Google announced on Monday that the upcoming version of its Android 6.0 operating system will be called Android Marshmallow.
It’s a functionality update that will bring native Android support for fingerprint scanning for security, Android Pay for mobile payments, and support for USB-C, the new standard that will replace microUSB for charging and connecting to other devices.
Apart from the added functionality, Android users should find that Android 6.0 Marshmallow will look and feel very familiar, as not much about the interface is being changed.
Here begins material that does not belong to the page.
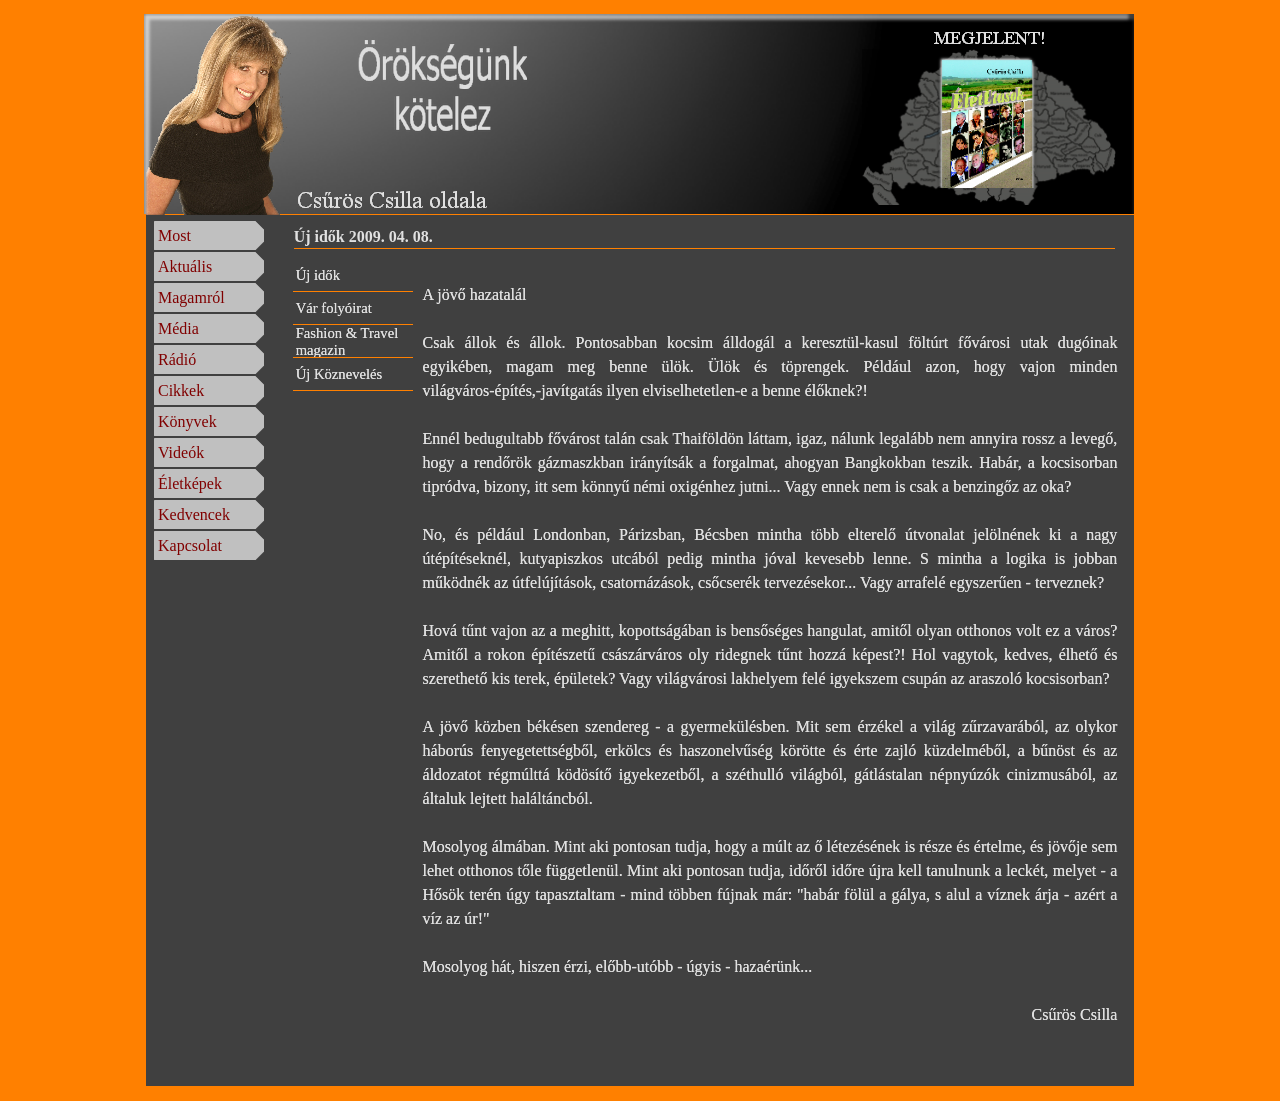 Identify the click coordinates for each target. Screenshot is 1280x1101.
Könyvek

The last version of Android (5.0), called Lollipop, couldn’t support any of these features, which was a limiting factor for some Android phone makers who wanted to compete with Apple’s iPhones, especially when it came to fingerprint scanning.
You’ll find fingerprint scanning in a few Samsung phones because they incorporated it into their own layer of software, called TouchWiz, that runs on top of Android.
Now, any Android phone with a built-in fingerprint scanner can make mobile payments and unlock with your fingerprint. That included Google’s own Nexus line of smartphones and tablets, which are rumoured to feature both fingerprint scanning and USB-C.
Support for USB-C will also help phone makers adopt the new standard more readily, which can charge your phone faster than microUSB, as well as connect more easily to other devices, like an HD TV.
Android Pay is almost identical to Apple Pay in that it uses near-field communication (NFC) to make mobile payments.